Collaboration spéciale : Solène Métayer, M.Sc.

« Vous avez un employé qui dit toujours la vérité et qui a le don de créer un malaise, c’est peut-être parce qu’il est autiste! » Louis T.

Le saviez-vous?¹

Bill Gates, Mark Zuckerberg, Marie Curie, Albert Einstein, Thomas Edison, Courtney Love et Stanley Kubrik sont tous soupçonnés d’être autistes.

À visionner : Apprenti autiste

Qu’est-ce que le trouble du spectre de l’autisme (TSA)?

Selon la Fédération Québécoise de l’autisme (FQA), « le trouble du spectre de l’autisme fait partie de l’ensemble des troubles neurodéveloppementaux décrit dans le DSM-V. Il se caractérise par des difficultés importantes dans deux domaines, soit la communication et les interactions sociales et les comportements, activités et intérêts restreints ou répétitifs. »

« L’autisme vient souvent avec une ou plusieurs comorbidités, c’est-à-dire un problème médical autre qui s’ajoute presque de facto (…) dont l’anxiété et la déficience intellectuelle »².

Professionnelle et autiste : une tranche de vie

« Être à une conférence super intéressante. Vouloir tuer la traductrice qui parle en même temps que le conférencier. Avoir l’air bizarre parce que je porte mon casque anti-bruit. »

Je vous présente Solène Métayer, autiste à haut potentiel intellectuel!

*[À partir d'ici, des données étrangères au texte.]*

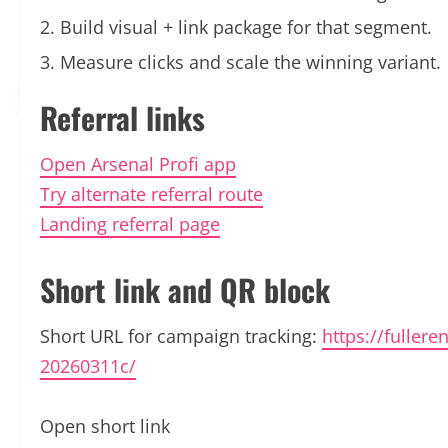
Build visual + link package for that segment.
Measure clicks and scale the winning variant.
Referral links
Open Arsenal Profi app
Try alternate referral route
Landing referral page
Short link and QR block
Short URL for campaign tracking:
https://fullere
20260311c/
Open short link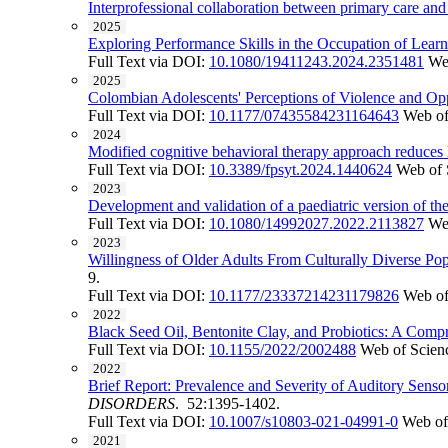
Interprofessional collaboration between primary care and
2025
Exploring Performance Skills in the Occupation of Lear
Full Text via DOI:
10.1080/19411243.2024.2351481
We
2025
Colombian Adolescents' Perceptions of Violence and Opp
Full Text via DOI:
10.1177/07435584231164643
Web of
2024
Modified cognitive behavioral therapy approach reduces lo
Full Text via DOI:
10.3389/fpsyt.2024.1440624
Web of 
2023
Development and validation of a paediatric version of th
Full Text via DOI:
10.1080/14992027.2022.2113827
We
2023
Willingness of Older Adults From Culturally Diverse Pop
9.
Full Text via DOI:
10.1177/23337214231179826
Web of
2022
Black Seed Oil, Bentonite Clay, and Probiotics: A Comp
Full Text via DOI:
10.1155/2022/2002488
Web of Scien
2022
Brief Report: Prevalence and Severity of Auditory Sens
DISORDERS
. 52:1395-1402.
Full Text via DOI:
10.1007/s10803-021-04991-0
Web of
2021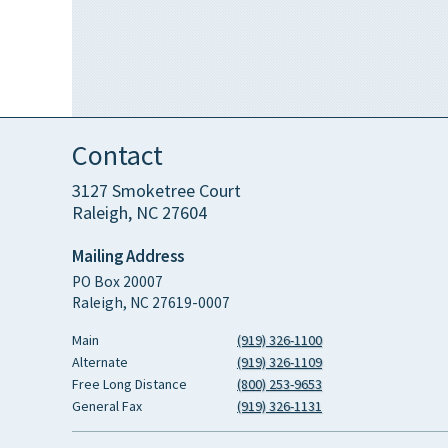
Contact
3127 Smoketree Court
Raleigh, NC 27604
Mailing Address
PO Box 20007
Raleigh, NC 27619-0007
Main
(919) 326-1100
Alternate
(919) 326-1109
Free Long Distance
(800) 253-9653
General Fax
(919) 326-1131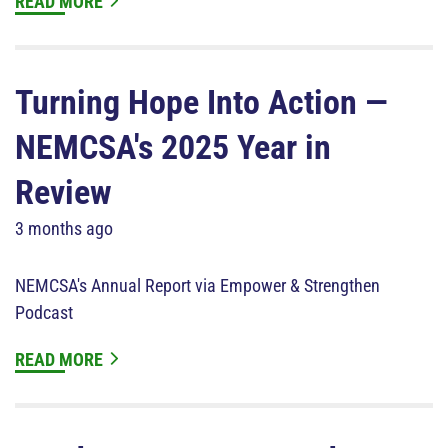
READ MORE
Turning Hope Into Action —
NEMCSA's 2025 Year in
Review
3 months ago
NEMCSA's Annual Report via Empower & Strengthen
Podcast
READ MORE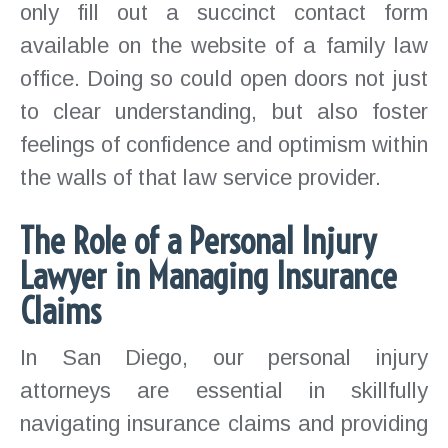
only fill out a succinct contact form
available on the website of a family law
office. Doing so could open doors not just
to clear understanding, but also foster
feelings of confidence and optimism within
the walls of that law service provider.
The Role of a Personal Injury
Lawyer in Managing Insurance
Claims
In San Diego, our personal injury
attorneys are essential in skillfully
navigating insurance claims and providing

« Le meilleur patron et la meilleure équipe que j’aie jamais eus, c’est à la mi-vingtaine qu’ils ont croisés mon chemin. Je travaillais dans une équipe tissée serrée où ma différence était acceptée, bien qu’à l’époque je n’aie pas su la nommer faute de diagnostic. J’étais parmi les originaux de l’équipe, ceux qui pensaient à des solutions innovantes dans un milieu où le fameux « nous avons toujours fait ça comme ça » était maître.

Des conditions gagnantes

Mon atout, c’est que je respectais toujours les règles, tant les règlements internes que les nombreuses conventions collectives qui régissaient le personnel. Je les connaissais sur le bout des doigts et j’étais ainsi capable de naviguer parmi toutes ces obligations et ces limitations sans jamais m’enliser.

Par ailleurs, mon patron était quelqu’un d’allumé, qui ne s’offusquait pas qu’on le remette en question si nous avions de bons arguments : le rêve!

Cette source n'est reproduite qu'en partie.